#### RECORDS SHOWN ####

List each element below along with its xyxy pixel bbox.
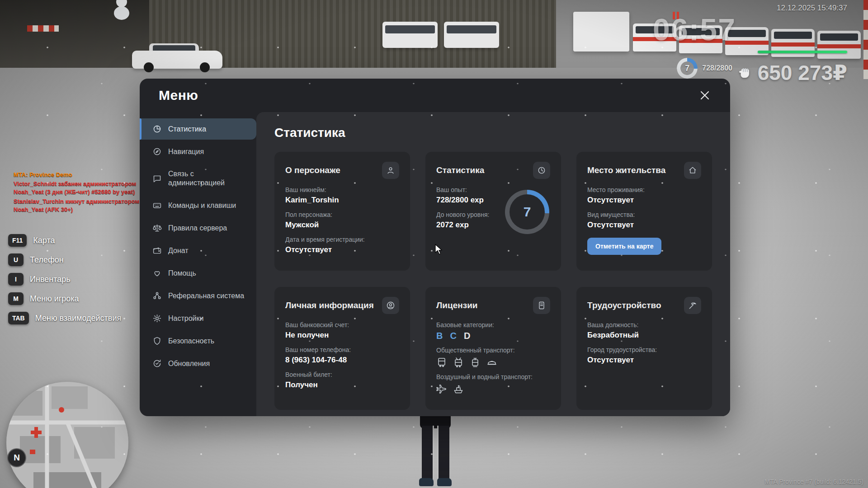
sidebar-item-settings[interactable]: Настройки [140,308,256,329]
sidebar-item-donate[interactable]: Донат [140,240,256,261]
person-icon [382,162,399,179]
card-residence: Место жительства Место проживания:Отсутс… [576,152,712,271]
hud-datetime: 12.12.2025 15:49:37 [777,4,847,13]
sidebar-item-commands[interactable]: Команды и клавиши [140,195,256,216]
license-category-c: C [450,331,456,341]
money-amount: 650 273₽ [758,61,847,85]
wallet-icon [152,246,162,255]
fist-icon [737,65,752,80]
menu-title: Меню [159,88,198,103]
driver-cap-icon [486,357,497,368]
card-licenses: Лицензии Базовые категории: B C D Общест… [425,287,561,410]
sidebar-item-help[interactable]: Помощь [140,263,256,284]
hud-level: 7 728/2800 [677,58,732,79]
mark-on-map-button[interactable]: Отметить на карте [587,238,661,255]
chat-bubble-icon [152,174,162,183]
license-category-d: D [464,331,470,341]
level-number: 7 [677,58,698,79]
clock-icon [533,162,550,179]
scales-icon [152,223,162,233]
license-card-icon [533,297,550,314]
level-progress-ring: 7 [505,190,549,234]
card-statistics: Статистика Ваш опыт:728/2800 exp До ново… [425,152,561,271]
card-character: О персонаже Ваш никнейм:Karim_Torshin По… [274,152,410,271]
stats-card-grid: О персонаже Ваш никнейм:Karim_Torshin По… [274,152,712,410]
menu-window: Меню Статистика Навигация Связь с админи… [140,79,730,416]
section-title: Статистика [274,126,712,140]
sidebar-item-statistics[interactable]: Статистика [140,118,256,140]
exp-counter: 728/2800 [702,64,732,72]
menu-header: Меню [140,79,730,112]
card-employment: Трудоустройство Ваша должность:Безработн… [576,287,712,410]
hud-money: 650 273₽ [737,61,847,85]
air-water-licenses [436,384,550,394]
public-transport-licenses [436,357,550,368]
close-icon[interactable] [697,87,713,103]
menu-content: Статистика О персонаже Ваш никнейм:Karim… [256,112,730,416]
health-bar [758,51,847,53]
refresh-check-icon [152,359,162,368]
plane-icon [436,384,447,394]
gear-icon [152,314,162,323]
sidebar-item-security[interactable]: Безопасность [140,330,256,352]
tram-icon [470,357,481,368]
card-personal-info: Личная информация Ваш банковский счет:Не… [274,287,410,410]
heart-hand-icon [152,268,162,278]
referral-network-icon [152,291,162,300]
person-circle-icon [382,297,399,314]
level-number: 7 [524,204,531,220]
license-categories: B C D [436,331,550,341]
sidebar-item-navigation[interactable]: Навигация [140,141,256,162]
shield-icon [152,336,162,346]
hud-clock: 06:57 [653,12,736,47]
sidebar-item-updates[interactable]: Обновления [140,353,256,374]
pickaxe-icon [684,297,701,314]
sidebar-item-referral[interactable]: Реферальная система [140,285,256,306]
keyboard-icon [152,201,162,210]
compass-icon [152,147,162,156]
ship-icon [453,384,464,394]
license-category-b: B [436,331,443,341]
menu-sidebar: Статистика Навигация Связь с администрац… [140,118,256,416]
house-icon [684,162,701,179]
bus-icon [436,357,447,368]
level-ring: 7 [677,58,698,79]
sidebar-item-server-rules[interactable]: Правила сервера [140,217,256,239]
pie-chart-icon [152,124,162,134]
sidebar-item-admin-contact[interactable]: Связь с администрацией [140,164,256,193]
trolleybus-icon [453,357,464,368]
game-screen: 12.12.2025 15:49:37 06:57 7 728/2800 650… [0,0,868,488]
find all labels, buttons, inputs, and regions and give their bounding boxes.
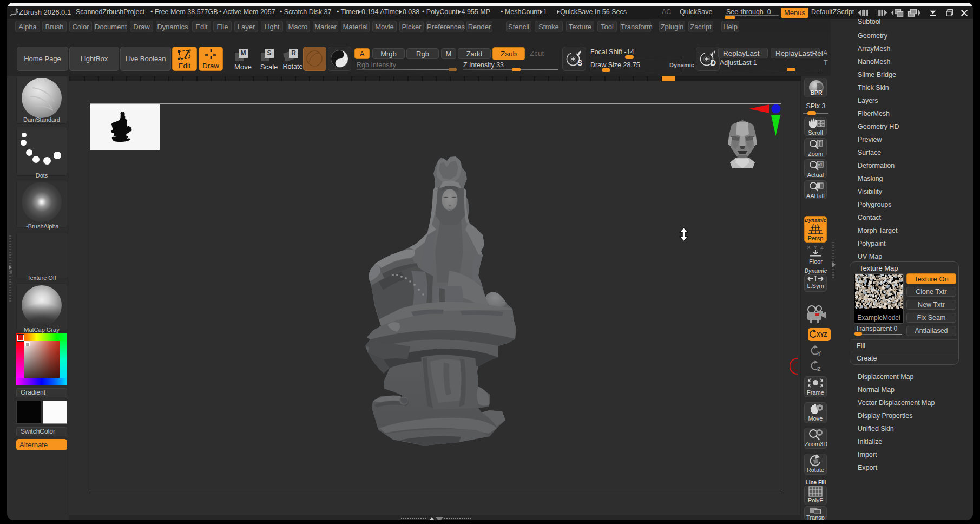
- svg-text:Y: Y: [817, 350, 821, 357]
- svg-text:XYZ: XYZ: [817, 332, 827, 338]
- svg-text:S: S: [577, 58, 582, 67]
- svg-text:D: D: [711, 58, 716, 67]
- svg-text:x1: x1: [818, 162, 823, 167]
- svg-text:Z: Z: [817, 366, 821, 372]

####

**HOW TO COMPLETE THIS TASK:**
No pictures belong in the output. Restate word for word only the lines from the one containing "find all labels, buttons, inputs, and" to the end of the entries above.

**TASK OUTPUT:**
find all labels, buttons, inputs, and regions and give their bounding boxes.
- svg-text:Y: Y: [817, 350, 821, 357]
- svg-text:XYZ: XYZ: [817, 332, 827, 338]
- svg-text:S: S: [577, 58, 582, 67]
- svg-text:D: D: [711, 58, 716, 67]
- svg-text:x1: x1: [818, 162, 823, 167]
- svg-text:Z: Z: [817, 366, 821, 372]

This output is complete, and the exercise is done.